Work instructions:
From the listing below, output only the lines starting at the line that has "ift.csic.es" and ending at the line that has "Electrónica de Sevilla", exactly as they appear, ends included.
++++ Provided data ++++
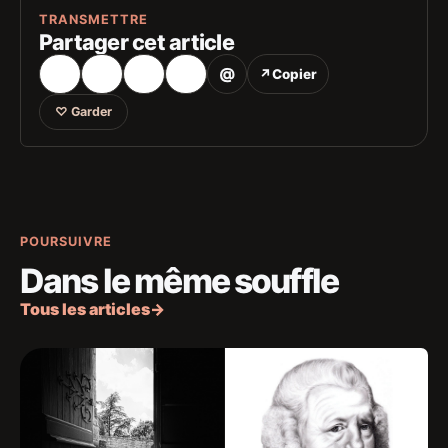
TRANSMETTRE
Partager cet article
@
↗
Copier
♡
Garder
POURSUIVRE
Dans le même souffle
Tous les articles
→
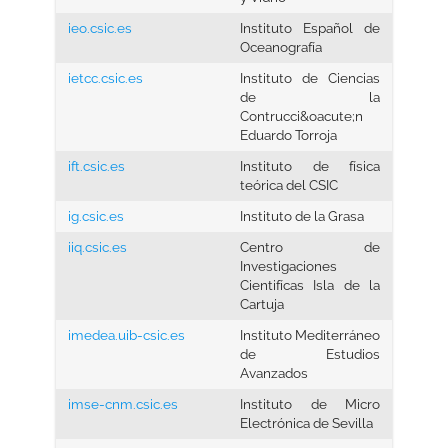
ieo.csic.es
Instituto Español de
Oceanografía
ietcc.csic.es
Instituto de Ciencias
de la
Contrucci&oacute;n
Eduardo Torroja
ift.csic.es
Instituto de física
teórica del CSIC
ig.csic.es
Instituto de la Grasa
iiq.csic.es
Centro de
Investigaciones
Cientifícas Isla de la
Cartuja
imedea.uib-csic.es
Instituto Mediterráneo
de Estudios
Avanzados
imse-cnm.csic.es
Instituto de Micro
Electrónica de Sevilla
++++
++++ Provided data ++++
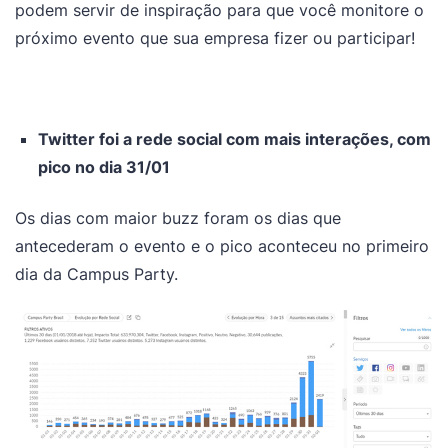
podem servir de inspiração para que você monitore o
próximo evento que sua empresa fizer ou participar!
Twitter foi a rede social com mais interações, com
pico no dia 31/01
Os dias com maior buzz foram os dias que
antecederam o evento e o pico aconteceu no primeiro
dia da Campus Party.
++++
++++ Provided data ++++
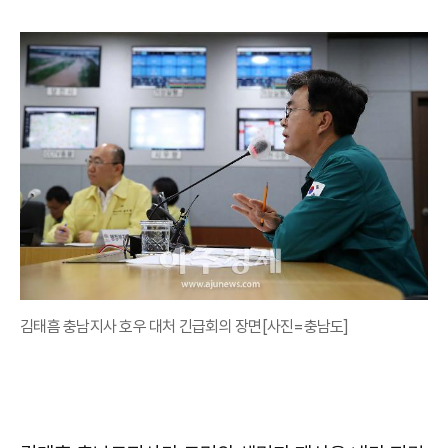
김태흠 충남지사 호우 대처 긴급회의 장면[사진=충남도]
++++
Written solution:
ift.csic.es
Instituto de física
teórica del CSIC
ig.csic.es
Instituto de la Grasa
iiq.csic.es
Centro de
Investigaciones
Cientifícas Isla de la
Cartuja
imedea.uib-csic.es
Instituto Mediterráneo
de Estudios
Avanzados
imse-cnm.csic.es
Instituto de Micro
Electrónica de Sevilla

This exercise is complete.